I set my basket on the roof of my Jeep and then leaned against it, drinking in the beauty of the evening. A half hour later, I had shifted positions enough times that my legs were tired of standing, so I opened the rear hatch and sat in the cargo area, which was coated with Mountain's hair, the windows smeared with his drool and painted with nose prints. He'd chewed away one of the net accessory holders meant for small items one might normally carry in the trunk. A host of bones, beef knuckles, and toys in various states of decomposition surrounded the big covered foam pad that was his car seat. Somehow I was comforted by all this, and I felt his presence in it. I missed my companion. I dangled my legs over the rear bumper and swung them back and forth like a child. It was cooling down, a beautiful evening.

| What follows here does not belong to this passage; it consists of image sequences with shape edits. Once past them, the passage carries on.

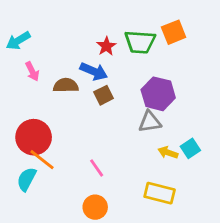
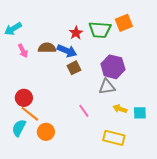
brown semicircle: (66, 85) -> (47, 48), moved
red circle: (34, 137) -> (24, 98), size x0.7
cyan square: (190, 148) -> (140, 113), moved, turned 32
pink line: (97, 168) -> (84, 111), moved
orange circle: (95, 207) -> (46, 132), moved

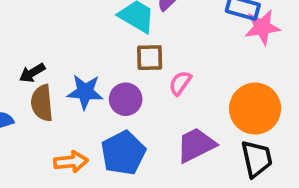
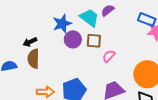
blue star: (85, 92) -> (62, 24), moved, turned -30
purple circle: (126, 99) -> (73, 39), moved

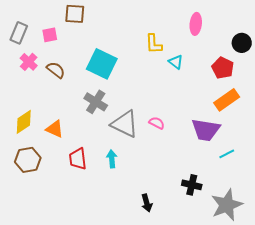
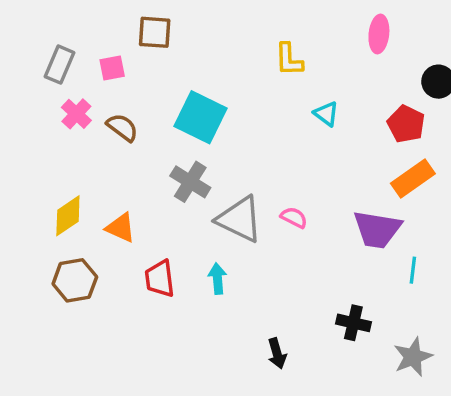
pink ellipse: (196, 24) -> (379, 34), moved
yellow L-shape: (154, 44) -> (289, 59), moved
cyan line: (227, 154) -> (413, 270), turned -56
gray star: (227, 205) -> (413, 357), size x0.7

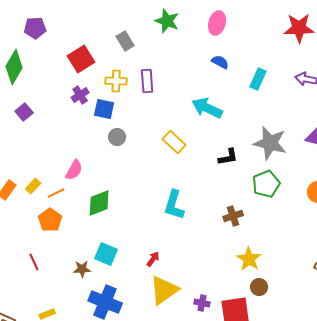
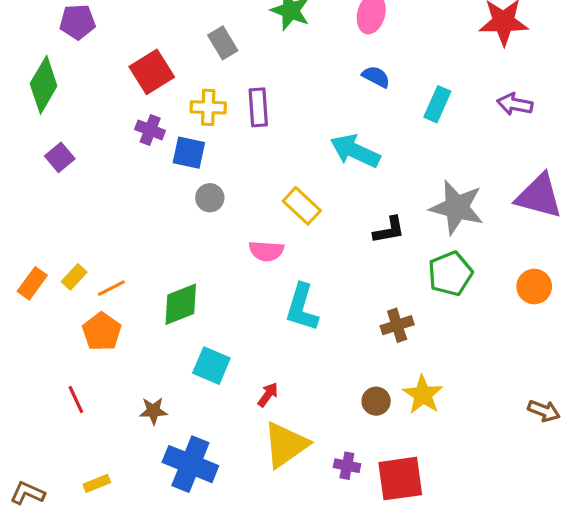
purple cross: (80, 95) -> (150, 130), turned -36
pink semicircle: (74, 170) -> (266, 251), moved, turned 65
cyan square: (106, 254) -> (211, 366), moved
brown circle: (259, 287) -> (376, 401), moved

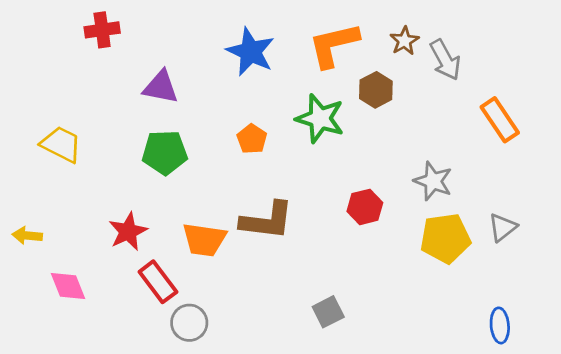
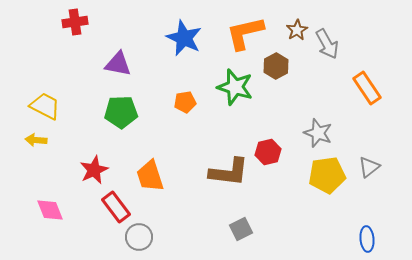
orange pentagon: (252, 139) -> (185, 102), turned 30
brown L-shape: (267, 221) -> (229, 172), moved
yellow arrow: (27, 236) -> (36, 140), moved
orange trapezoid: (204, 240) -> (150, 176), turned 64

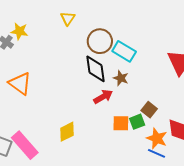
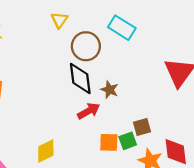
yellow triangle: (68, 18) -> (59, 20), moved
cyan rectangle: (124, 51) -> (122, 28), moved
brown square: (149, 110) -> (142, 127), turned 35

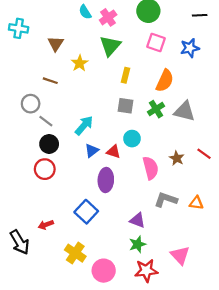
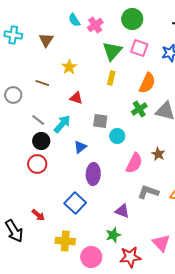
brown triangle: (56, 44) -> (46, 40), moved
green triangle: (110, 46) -> (112, 51), moved
gray circle: (31, 104) -> (13, 95), moved
gray square: (125, 106) -> (100, 121), moved
cyan arrow: (84, 125) -> (62, 124), moved
red triangle: (113, 152) -> (76, 98), moved
pink semicircle: (151, 168) -> (134, 163), turned 40
red arrow: (46, 225) -> (38, 215), turned -120
green star: (137, 244) -> (113, 235), moved
yellow cross: (75, 253) -> (65, 241), turned -30

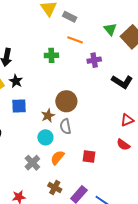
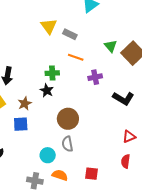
black star: (16, 81) -> (47, 90), moved
brown star: (48, 116) -> (25, 103), moved
red semicircle: (123, 145) -> (126, 161), turned 64
orange semicircle: (57, 158) -> (60, 175), turned 70
gray cross: (32, 163) -> (35, 181), turned -35

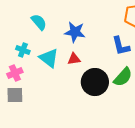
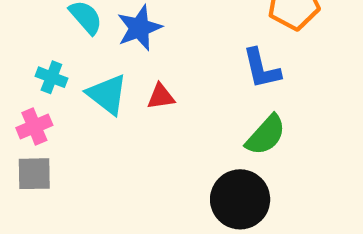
blue star: (75, 32) -> (139, 28), moved, turned -30
black circle: (95, 82) -> (240, 199), moved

After twenty more minutes, I wondered if I should just start the car and go home—no one could possibly miss me, as I had never truly arrived. And it was even feasible that Serena had failed to tell Lupé I was there. But it might be seen as an offense if I left; yet it was also unthinkable for me to approach the house when I'd been asked to wait. I finally decided to surrender to the fact that I'd be covered with wolf hair, and I pulled my legs up into the Jeep, turned to lean my back against the spare tire, and tried to get comfortable while I assessed the situation.

Lupé stuck her head under the back hatch and said, “Well, are you ready, White Girl?”

I straightened, started brushing fur off my dress, and stood up, banging my head into the raised hatch. I put a hand to my crown, winced, and stepped out of danger. “Ready?” I said.

“Yes. The elders got to talk with you, see if you can come to the feast.”

I followed her up toward the porch on the front of the house, a narrow band of cement furnished with a long bench. Four old men sat smoking cigarettes, wrapped in their blankets. I recognized Momma Anna's brother Yellow Hawk as one of them. He held up a hand and waved for me to come closer. Lupé asked, “Do you have any tobacco?”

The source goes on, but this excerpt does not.